Her 68 World Cup wins places her third on the all-time list for men and women behind Ingemar Stenmark's 86 and Lindsey Vonn's 82.

She has won the overall World Cup title three times and is a threat in both the speed and technical disciplines - a rarity in top level skiing.

"What's a real bummer is that there's not only accusations but, like, legitimate proof in a lot of these places we've been going the last several Olympics," Shiffrin added to CNN Sport.

"One of the important things about the Olympics is that it is supposed to be a global event, not just in your sort of mainstream sporting countries, but it's supposed to be global. 

"I do understand the importance of trying to stay true to that pledge, essentially. 

"But it is tough, to be honest.

"The Olympics is big, and it's something that you shoot for, and you don't want to miss it. 

"And you certainly don't want to be put in the position of having to choose between human rights like morality versus being able to do your job, which on the other hand can bring light to some issues or can actually bring hope to the world at a very difficult time."

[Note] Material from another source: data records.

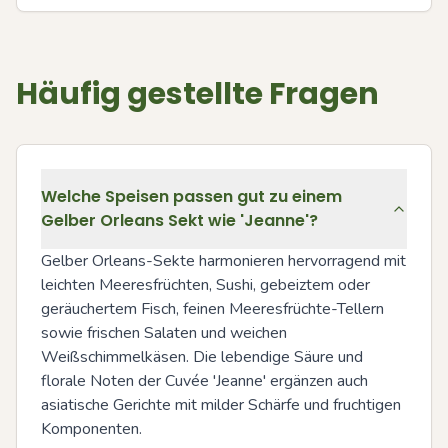
Häufig gestellte Fragen
Welche Speisen passen gut zu einem
Gelber Orleans Sekt wie 'Jeanne'?
Gelber Orleans-Sekte harmonieren hervorragend mit 
leichten Meeresfrüchten, Sushi, gebeiztem oder 
geräuchertem Fisch, feinen Meeresfrüchte-Tellern 
sowie frischen Salaten und weichen 
Weißschimmelkäsen. Die lebendige Säure und 
florale Noten der Cuvée 'Jeanne' ergänzen auch 
asiatische Gerichte mit milder Schärfe und fruchtigen 
Komponenten.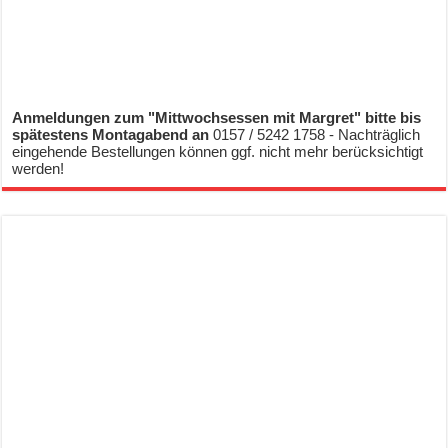
Anmeldungen zum "Mittwochsessen mit Margret" bitte bis
spätestens Montagabend an
0157 / 5242 1758 - Nachträglich
eingehende Bestellungen können ggf. nicht mehr berücksichtigt
werden!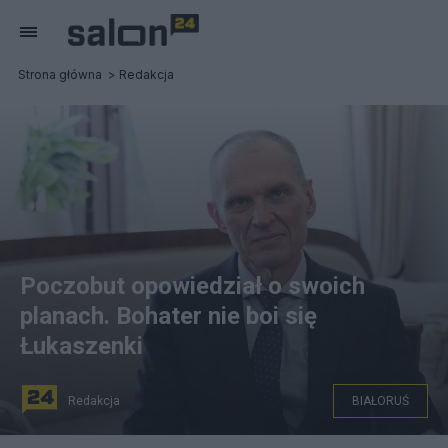
Strona główna
Redakcja
Poczobut opowiedział o swoich
planach. Bohater nie boi się
Łukaszenki
Redakcja
BIAŁORUŚ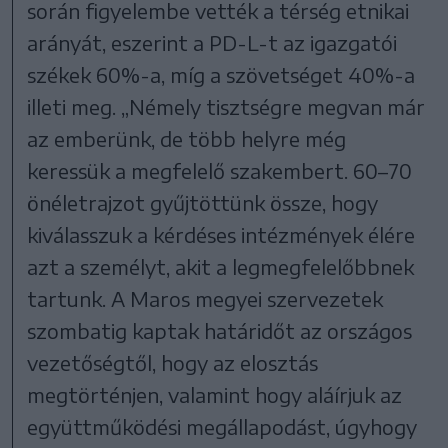
során figyelembe vették a térség etnikai
arányát, eszerint a PD-L-t az igazgatói
székek 60%-a, míg a szövetséget 40%-a
illeti meg. „Némely tisztségre megvan már
az emberünk, de több helyre még
keressük a megfelelő szakembert. 60–70
önéletrajzot gyűjtöttünk össze, hogy
kiválasszuk a kérdéses intézmények élére
azt a személyt, akit a legmegfelelőbbnek
tartunk. A Maros megyei szervezetek
szombatig kaptak határidőt az országos
vezetőségtől, hogy az elosztás
megtörténjen, valamint hogy aláírjuk az
együttműködési megállapodást, úgyhogy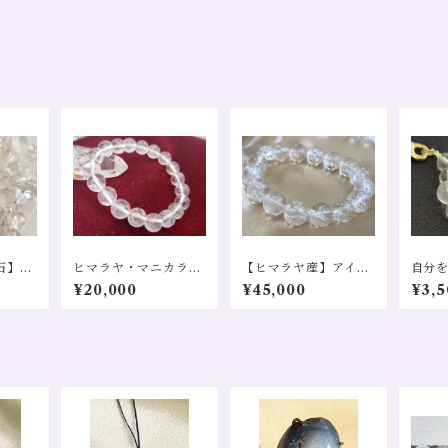
石】大
ヒマラヤ・マニカラン
【ヒマラヤ産】アイリ
自分
セブン
産水晶 AA 直径10mm
スクォーツ(虹入り)１
縁を
¥20,000
¥45,000
¥3,5
１粒売
ブレスレット 浄化 ヒ
２㎜ ブレス売り 幸運
ップ
ーリング 瞑想 チャク
変化 浄化 クレンジン
ラ スピリチュアル 波
グ 全体運
動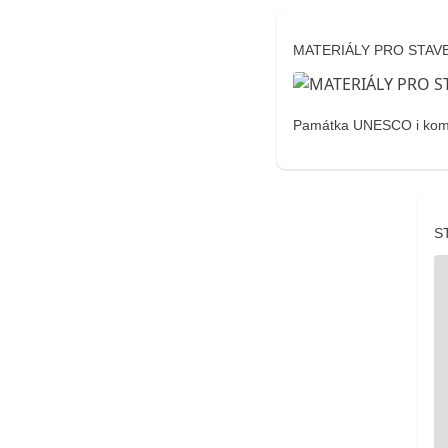
MATERIÁLY PRO STAV
Památka UNESCO i komuni
S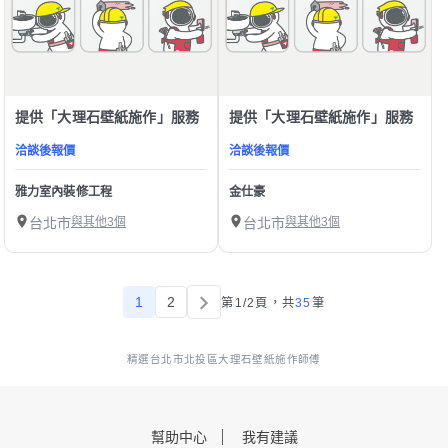
提供「大理石壁紙施作」服務
提供「大理石壁紙施作」服務
洽談後報價
洽談後報價
雅力室內裝修工程
金仕豪
台北市
與其他3個
台北市
與其他3個
1
2
第1/2頁，
共
35
筆
精選台北市北投區大理石壁紙施作師傅
幫助中心
我有建議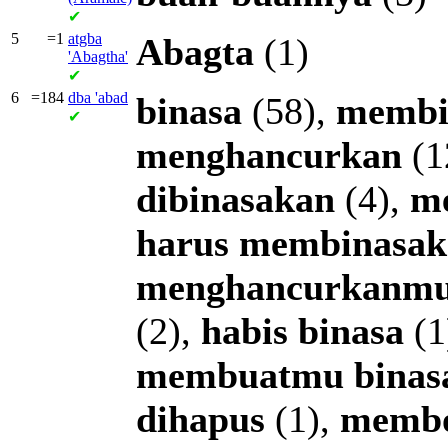
✔
5
=1
atgba
Abagta
(1)
'Abagtha'
✔
6
=184
dba
'abad
binasa
(58),
membi
✔
menghancurkan
(1
dibinasakan
(4),
m
harus
membinasak
menghancurkanm
(2),
habis
binasa
(1
membuatmu
binas
dihapus
(1),
membo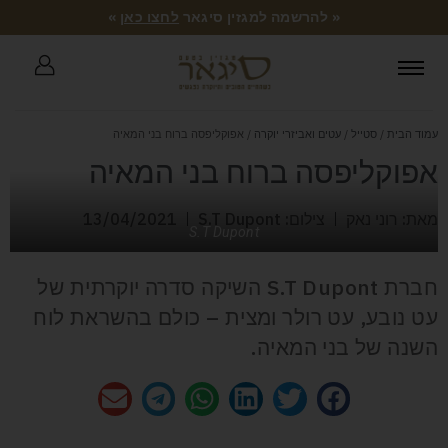
« להרשמה למגזין סיגאר
לחצו כאן
»
עמוד הבית
/
סטייל
/
עטים ואביזרי יוקרה
/ אפוקליפסה ברוח בני המאיה
אפוקליפסה ברוח בני המאיה
מאת: רוני נאק
צילום: S.T Dupont
13/04/2021
S.T Dupont
חברת S.T Dupont השיקה סדרה יוקרתית של
עט נובע, עט רולר ומצית – כולם בהשראת לוח
השנה של בני המאיה.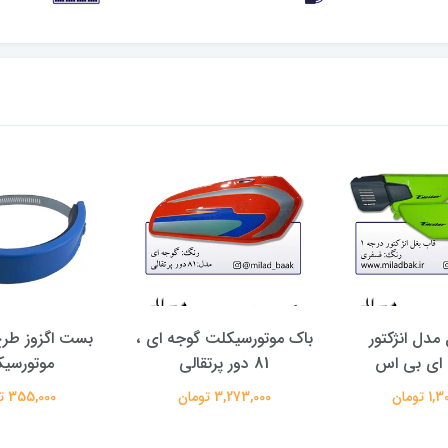
مدل انژکتور
باک موتورسیکلت گوجه ای ،
ای بی اس
81 دور پرتقالی
موتورسی
 تومان
3,273,000 تومان
355,000 تومان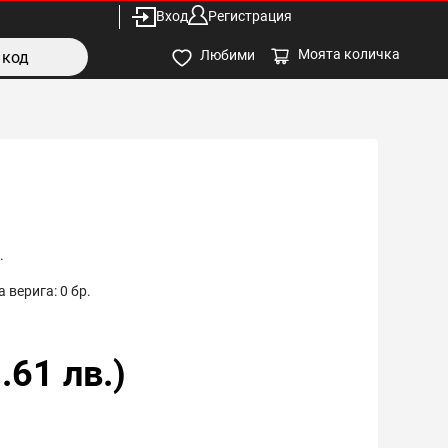
Вход
Регистрация
Моята количка
Любими
.
 верига:
0
бр.
.61
лв.)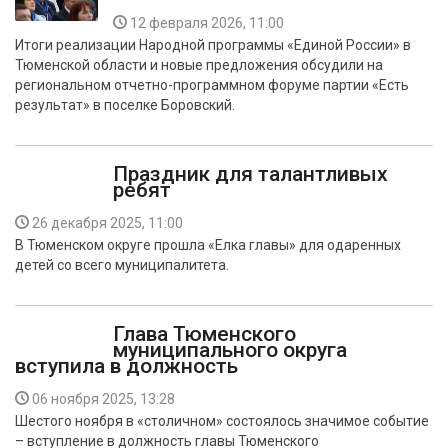
12 февраля 2026, 11:00
Итоги реализации Народной программы «Единой России» в
Тюменской области и новые предложения обсудили на
региональном отчетно-программном форуме партии «Есть
результат» в поселке Боровский.
Праздник для талантливых
ребят
26 декабря 2025, 11:00
В Тюменском округе прошла «Елка главы» для одаренных
детей со всего муниципалитета.
Глава Тюменского
муниципального округа
вступила в должность
06 ноября 2025, 13:28
Шестого ноября в «столичном» состоялось значимое событие
– вступление в должность главы Тюменского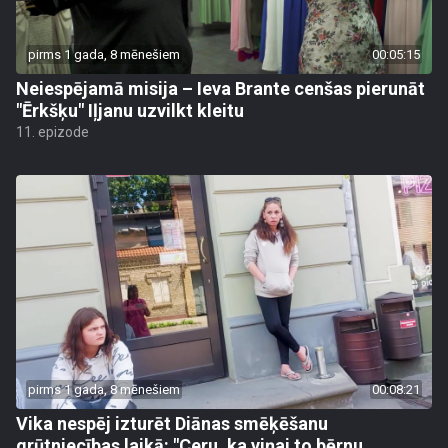
pirms 1 gada, 8 mēnešiem
00:05:15
Neiespējamā misija – Ieva Brante cenšas pierunāt
"Ērkšķu" Iļjanu uzvilkt kleitu
11. epizode
pirms 1 gada, 8 mēnešiem
00:08:21
Vika nespēj izturēt Diānas smēķēšanu
grūtniecības laikā: "Ceru, ka viņai to bērnu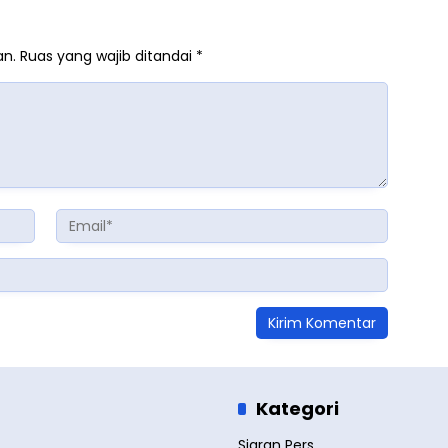
an.
Ruas yang wajib ditandai
*
Kategori
Siaran Pers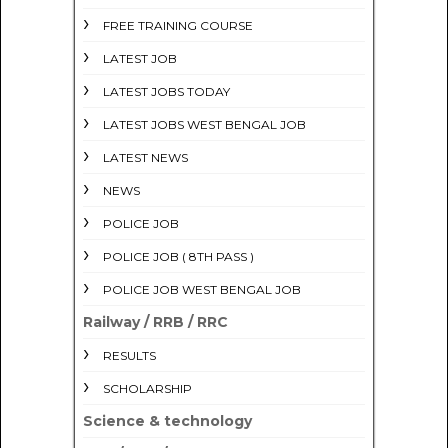
FREE TRAINING COURSE
LATEST JOB
LATEST JOBS TODAY
LATEST JOBS WEST BENGAL JOB
LATEST NEWS
NEWS
POLICE JOB
POLICE JOB ( 8TH PASS )
POLICE JOB WEST BENGAL JOB
Railway / RRB / RRC
RESULTS
SCHOLARSHIP
Science & technology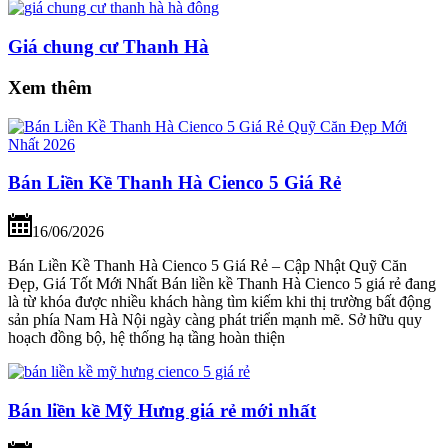
Giá chung cư Thanh Hà
Xem thêm
Bán Liền Kề Thanh Hà Cienco 5 Giá Rẻ
16/06/2026
Bán Liền Kề Thanh Hà Cienco 5 Giá Rẻ – Cập Nhật Quỹ Căn
Đẹp, Giá Tốt Mới Nhất Bán liền kề Thanh Hà Cienco 5 giá rẻ đang
là từ khóa được nhiều khách hàng tìm kiếm khi thị trường bất động
sản phía Nam Hà Nội ngày càng phát triển mạnh mẽ. Sở hữu quy
hoạch đồng bộ, hệ thống hạ tầng hoàn thiện
Bán liền kề Mỹ Hưng giá rẻ mới nhất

The IOC has repeatedly claimed it must remain "neutral" on political issues and China has rejected the international criticism, arguing instead that its human rights situation is improving and firing back at what it sees as foreign meddling. 

Opposition towards Beijing 2022 has come from an Inter-Parliamentary Alliance on China, which includes politicians from the US, Britain, Japan, Australia and the European Union.

Campaigners have also started to target Olympic sponsors with Airbnb urged to withdraw its backing of Beijing 2022.

A joint letter signed by more than 180 campaign groups has been sent to leaders around the world due to perceived IOC "inaction" over the issue.